Richard Belzer debuted the role in January 1993, with NBC's "Homicide: Life on the Street." Never the star, but usually the character with the best lines, Munch survived the cancellation of that show -- and much more.

Between the reprisal of the role on various "Law and Order" spin-offs and his many guest spots in character, Belzer parlayed Munch into one of the longest running roles in TV history.

As Munch, Belzer appeared on FOX's "The X-Files" in 1993, HBO's "The Wire" in 2002 and shows like "Arrested Development," "The Beat" and "30 Rock."

Munch appeared in nine different television shows, and that doesn't even include the time "Sesame Street" turned Munch into a muppet to solve alphabet-related crimes in the Special Letters Unit, or when he popped up on "Jimmy Kimmel Live!"

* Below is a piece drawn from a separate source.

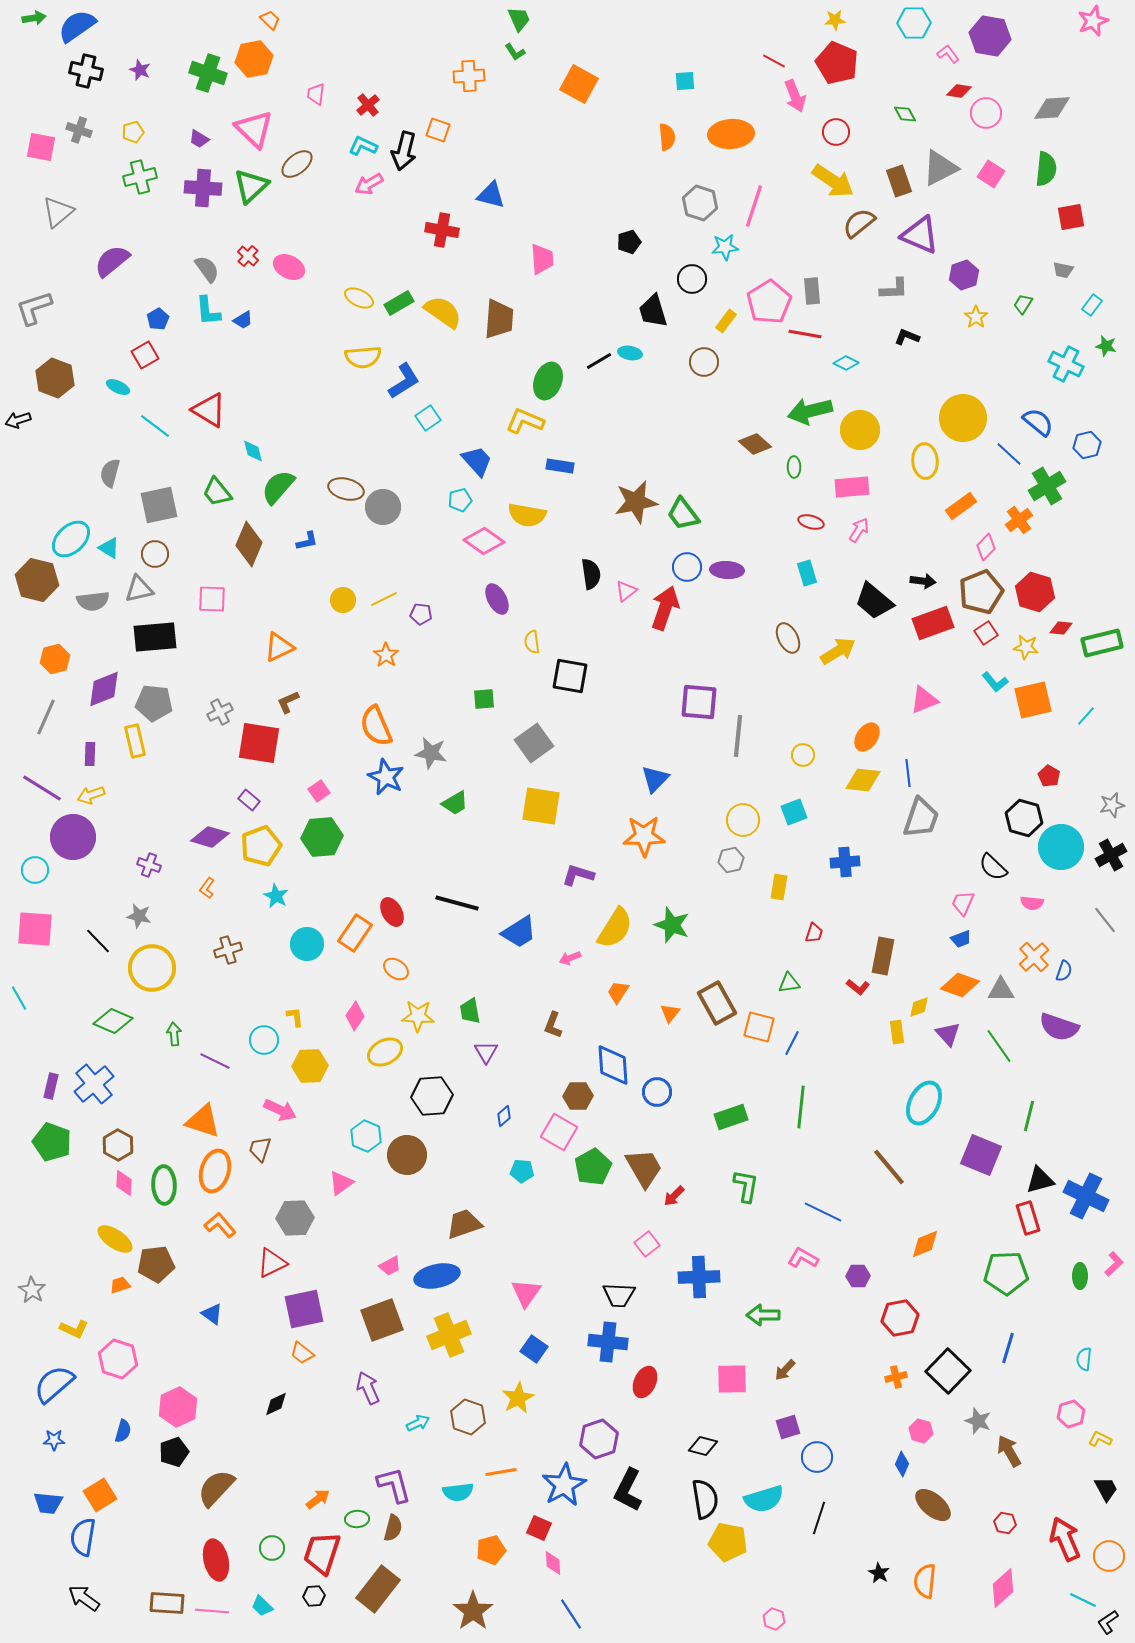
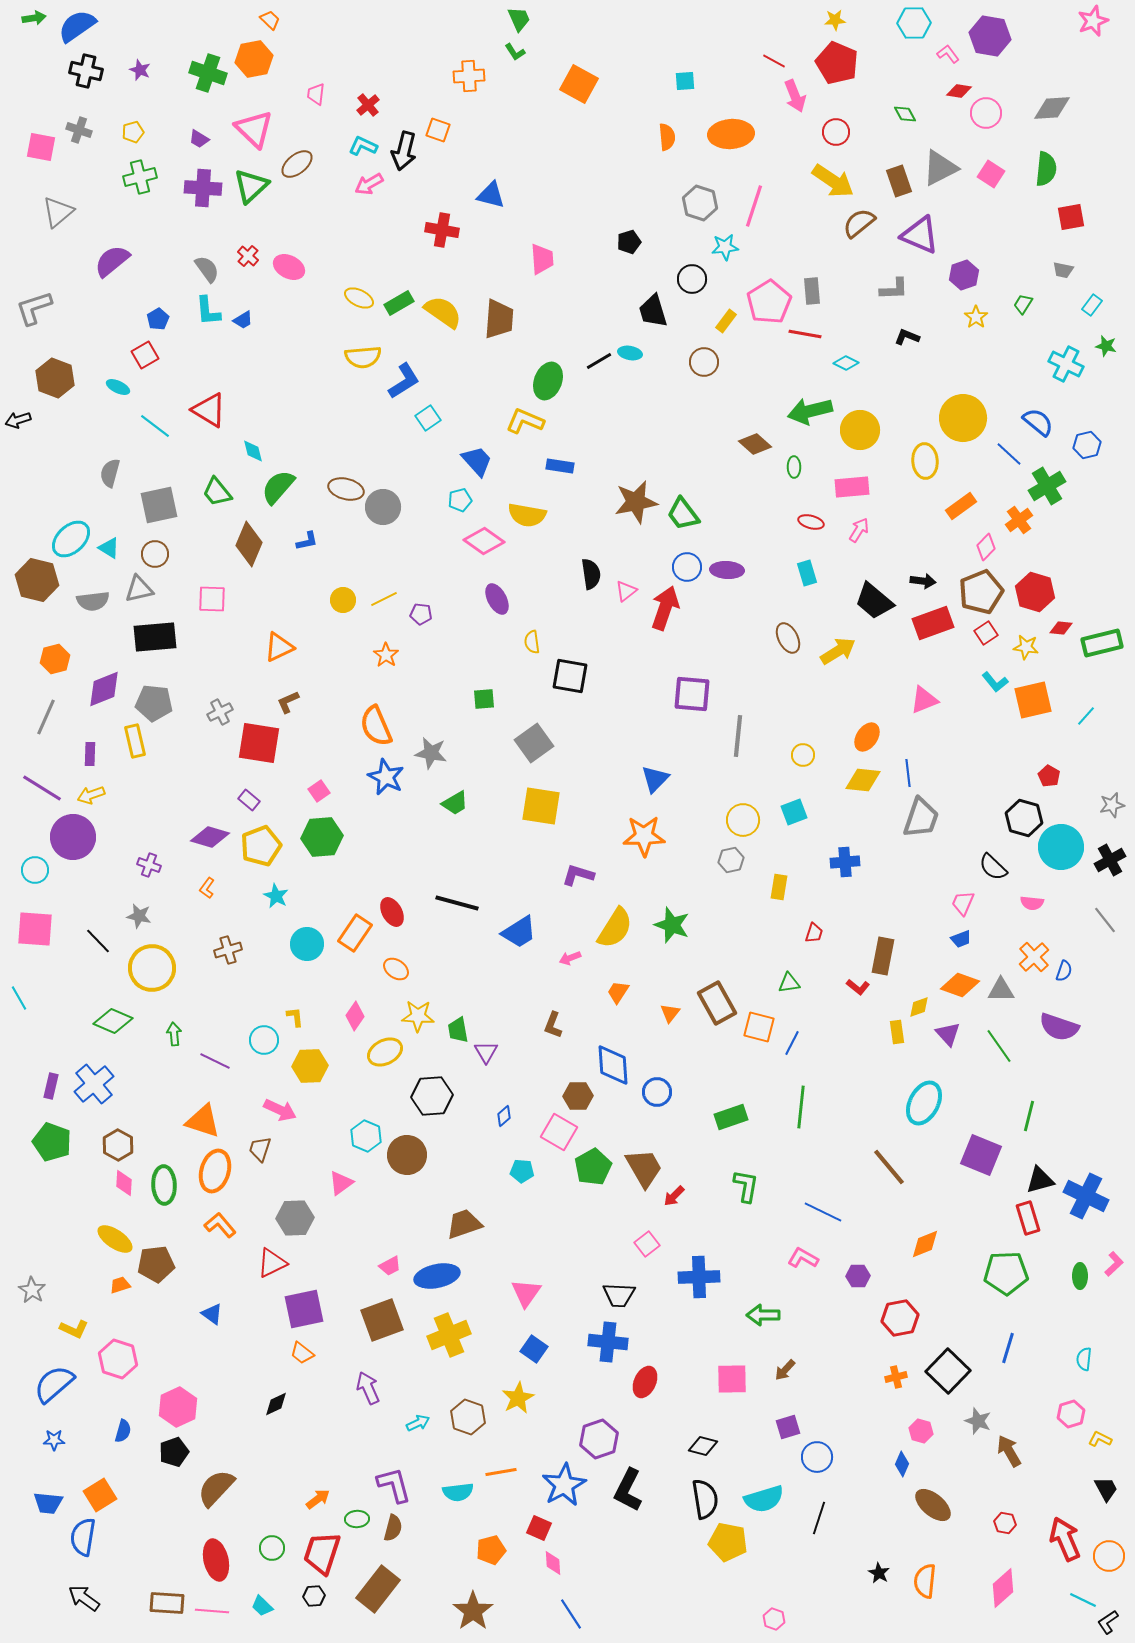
purple square at (699, 702): moved 7 px left, 8 px up
black cross at (1111, 855): moved 1 px left, 5 px down
green trapezoid at (470, 1011): moved 12 px left, 19 px down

Of course, the irony is if you were to design a character who would run for more than two decades on television, you probably wouldn't create someone like Munch.

The original character, like much of "Homicide," was at least partially based on a real-life detective, but Munch was given an edge by comedian-turned-actor Belzer.

The always anti-establishment Belzer brought a counterculture element to the police precinct with the offbeat detective. The romantically challenged, conspiracy theorist, temperamental Munch was a cop concerned with civil rights and a penchant for self-deprecation.

Not your typical TV fare. Which is probably why he endured all these years.

Belzer has been enjoying the attention his character's retirement is getting.

He's been tweeting out his thanks, saying, "Am I one of the luckiest actors in the world or what? Between my loving fans and an adoring press-I am virtually speechless."

Though he's not sure he'll be able to watch Munch's retirement episode because he'll be too emotional, he's helpfully suggesting his fans play a drinking game in which they take a swig every time someone says his character's name during the show.

Fear not, Munch fans, this isn't completely the end of the line. Belzer is expected to have a cameo or two on "SVU" and another crossover opportunity could present itself down the road. (FOX's police comedy "Brooklyn Nine Nine" seems like a great choice, and it stars former "Homicide" castmate Andre Braugher).

At least for one more night, the streets are safe.